I get it, people love my smile. (It’s an alright smile.) If you wanna see it, try saying something smile worthy! You would NEVER walk up to any man in any work place, who was clearly amid some form of work, stop his momentum, and ask him why he wasn’t smiling. Never. Don’t even pretend like you would, cause I know you’re lying.

There is still some lingering standard left over from the 1950’s about the role women play in the work force. I had to deal with it mostly when I was in the service industry working at the number of high volume establishments I was employed by. Fortunately, my current job is amazing, and I work with badass adults who just get it. I know there are women out there dealing with this in non-service industry jobs as well. One of my best friends gets it like every other day!

This happens outside of work too. I can be having a regular moment, running errands, or walking through the store, and some stranger will come up and ask… I mean, come on man! Why aren’t YOU walking around with a cheesy ass grin on your face?

If you want to see a woman smile, don’t ask her why she is not smiling, say something nice, or funny, or charming that will put a smile on her face. Trust me, you’ll like the smile you get from that a whole lot more anyway. (;

You Think You’re Cool and Accepting, Mixed People Think You’re an A$$#OLE.

I can’t tell you how many times I’ve had this conversation…

“So, are you black??”

“No, I’m mixed.”

“You have black in you?”

“Yep. Italian, German, Black, and Cherokee.”

“Oh, well then, you’re black.”

Don’t you think if it was the same thing, I would’ve just said yes?! What was the point of even asking if you were just going to correct me anyways? Look, I know your point of saying being mixed is the same thing as being black, is to prove that you are “cool” with black people, but it’s offensive. When someone takes the time to correct you, it’s because they don’t identify as black. Mixed kids get labeled as white by the black kids, and black as the white kids. We can’t check just one box.

Mixed kids may not have even grown up with all of their races in their household, so when you just assume they understand whatever racial stereotype you are talking/joking to them about, and they give you a blank stare, it’s because they’re thinking to themselves, “What an idiot!” For some reason, people feel the need to bring up racial stereotypes in a joking manner, to prove that they are not racist. In reality, all you are doing is proving that you do believe the stereotypes. That you’re not as open minded as you think you are.

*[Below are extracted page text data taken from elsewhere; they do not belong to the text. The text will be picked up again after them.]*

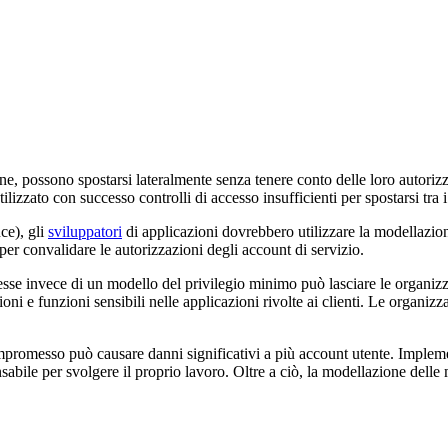
ne, possono spostarsi lateralmente senza tenere conto delle loro autorizzaz
lizzato con successo controlli di accesso insufficienti per spostarsi tra 
ce), gli
sviluppatori
di applicazioni dovrebbero utilizzare la modellazione
per convalidare le autorizzazioni degli account di servizio.
esse invece di un modello del privilegio minimo può lasciare le organiz
oni e funzioni sensibili nelle applicazioni rivolte ai clienti. Le organ
promesso può causare danni significativi a più account utente. Imple
sabile per svolgere il proprio lavoro. Oltre a ciò, la modellazione delle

I am the only one that’s mixed in my family. My siblings have a different biological father, who happens to be my dad, so we all grew up together. (If you’re confused by this, don’t worry, I’m sure I’ll have a blog on being a dad vs being a biological father one day…) Everyone else in our house is white. I am very close with my brother, he’s one of my best friends. I remember the first time he introduced me as his half sister. My heart sank into my stomach. We don’t call each other half brothers and sisters. He only did it because he was tired of people giving us the crazy look we get, and the “Wait…What??? Y’all are…???” questions. When I did the same thing with my sister, she felt I was rejecting her. It hurt her for years, until I was able to explain myself.

It’s hard enough not being like the rest of your family, without the outside opinions of all the “super excepting” assholes out there. If you do live in a house with both sides of your heritage, you are most certainly not going to want to only claim one half and completely ignore the other. Both sides have shown you love, so why shouldn’t you be able to claim both?

Stop giving people a hard time because they don’t want to do that. I’m going to say this again, stop trying to make people check one box.

If you really want to be cool and accepting, try getting to know someone…in a normal fashion. Ask them questions about where they’re from; what kind of music they like; what their favorite food is. Don’t just assume they listen to Tejano and love tamales, they may be half French and half Venezuelan. Or they could be half German and half Mexican, and happen to love tamales. If they do love tamales, ask them if their Mom makes them, and then invite yourself over for dinner! This is totally cool AND accepting.